Welcome Change to DC Law Forces Fairness on Crash Victims’ Own Insurance Companies

Let’s say you are involved in a serious collision in the District of Columbia. You were driving through an intersection on a green light and a driver from your right ran a red light and t-boned your car. Fortunately, there is an independent witness, the driver of the car behind you, who saw you enter the intersection on a green light. You suffered multiple injuries, most of which healed over more than a year, but one of which, significant neck pain, is permanent. You have a DC auto insurance policy. It provides $100,000 of underinsured motorist (UIM) coverage. The person who ran the red light (the “runner”) has a minimum DC auto policy, which provides $25,000 of liability coverage. You have over $50,000 in medical bills and a permanent injury, so $25,000 won’t be enough money for your claim. Your lawyer contacts the red light runner’s insurance company and demands the $25,000 policy limit. That company investigates, talks to the witness, and agrees to pay its $25,000 in coverage.

Your lawyer then writes your insurance company, tells it that the runner’s insurance company has accepted responsibility, and asks for permission to accept the $25,000 offer. He also asks your insurance company to accept responsibility under your insurance policy (which is a contract) and to pay its policy limit.[i] Your insurance company refuses to allow you to accept the $25,000 offer and refuses to offer you any money.

Before July 15, 2014, under DC law, your lawyer would not be able to accept the $25,000 and would have to sue the person who ran the red light in order to get it. So you would be stuck in the middle between the runner’s insurance company and your own insurance company. This changed on July 15, 2014, when the Underinsured Motorist Insurer Fairness Amendment Act became law. The law, which can be found at DC Code § 31-2407.01, mandates that when an injured party receives an offer to settle a claim that would exhaust the applicable liability insurance policy—here, the red light runner’s insurance policy—the injured person (or his insurer) shall send a copy of the settlement offer to the UIM insurer.[ii] The UIM carrier then has 60 days to either “(1) preserve its subrogation rights against the tortfeasor[iii] by providing written notice of its intention to do so and by paying to the claimant an amount equal to the policy limits that have been offered to the claimant by the tortfeasor’s liability insurance company, or (2) allow the claimant to accept the settlement offer from the tortfeasor’s liability insurance company and execute appropriate releases.” This law requires the UIM insurer to make the payment at the same time it determines whether to retain it subrogation rights. This means the payment would be made in 60 days. Further, the UIM carrier is “considered to have fully waived its rights of subrogation against the tortfeasor, unless within [the same] 60 days from receipt of the [written] notice . . . , the UIM coverage insurer sends. . . written notice that it does not waive its rights of subrogation against the tortfeasor.”

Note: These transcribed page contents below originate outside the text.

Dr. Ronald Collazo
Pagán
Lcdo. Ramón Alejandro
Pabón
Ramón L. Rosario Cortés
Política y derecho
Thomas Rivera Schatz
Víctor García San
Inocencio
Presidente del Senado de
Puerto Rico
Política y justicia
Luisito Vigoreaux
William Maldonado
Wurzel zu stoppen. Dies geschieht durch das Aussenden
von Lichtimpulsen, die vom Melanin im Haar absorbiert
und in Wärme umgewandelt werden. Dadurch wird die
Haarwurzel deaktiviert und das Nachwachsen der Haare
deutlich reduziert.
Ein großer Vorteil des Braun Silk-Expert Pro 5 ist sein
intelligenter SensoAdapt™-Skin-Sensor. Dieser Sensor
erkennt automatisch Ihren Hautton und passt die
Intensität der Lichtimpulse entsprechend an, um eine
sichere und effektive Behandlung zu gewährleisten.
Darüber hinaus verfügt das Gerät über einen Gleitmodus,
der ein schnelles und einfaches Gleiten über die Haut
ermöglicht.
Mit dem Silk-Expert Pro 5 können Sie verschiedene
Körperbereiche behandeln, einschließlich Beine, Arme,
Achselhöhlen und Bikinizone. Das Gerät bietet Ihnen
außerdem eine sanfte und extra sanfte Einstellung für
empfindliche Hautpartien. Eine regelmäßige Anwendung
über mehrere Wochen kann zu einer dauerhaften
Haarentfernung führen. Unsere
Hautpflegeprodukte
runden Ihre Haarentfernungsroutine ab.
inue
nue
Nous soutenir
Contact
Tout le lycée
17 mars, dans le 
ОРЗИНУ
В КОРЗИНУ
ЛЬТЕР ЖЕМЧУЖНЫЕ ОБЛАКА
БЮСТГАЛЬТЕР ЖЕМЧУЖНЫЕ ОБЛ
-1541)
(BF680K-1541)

Additionally, the law states that any consent to settle or waiver of subrogation by the UIM insurer may not be construed to limit the right of the UIM insurer to raise any issue or defense relating to liability and damages in an action against the UIM insurer; and does not constitute an admission by the UIM insurer as to any issue, claim or defense raised in an action against the UIM insurer.

Before this law was passed, I had seen a number of cases in which a person’s own insurance company would refuse to let that person (its own customer!) accept policy limits from the insurance company of the person who harmed him or her. This always seemed wrong to me. Maryland has had a law to address this, Maryland Insurance Code § 19-511, for more than a decade (as a Maryland injury lawyer, I’ve used it many times for my clients).[iv] It is great to see DC law catch up to Maryland law on this point. More fairness for policyholders dealing with their insurance companies is always a good thing.[v]

Copyright © 2015, Eric N. Stravitz.


[i] Because it would get a credit for the $25,000 from the red light runner’s insurance company, the most it would have to pay under its insurance policy would be $75,000, not $100,000.

[ii] A lawyer would be wise to do this by certified mail, return receipt requested, or some other means that would allow proof of service.

[iii] “Tortfeasor” is a fancy word for at fault driver (here, the red light runner).

[iv] If you’d like to read more about Maryland law on this point, I recommend the following blog post that discussed three recent Maryland appellate cases that discuss Maryland Insurance Code § 19-511: Injury Law Around the Beltway.

[v] In one way the DC law is better for Plaintiffs than its Maryland counterpart: Under the DC law the UIM carrier has 60 days to pay the tortfeasor’s insurance policy limits if it wishes to retain its subrogation rights. Under Maryland’s law, it gets 90 days.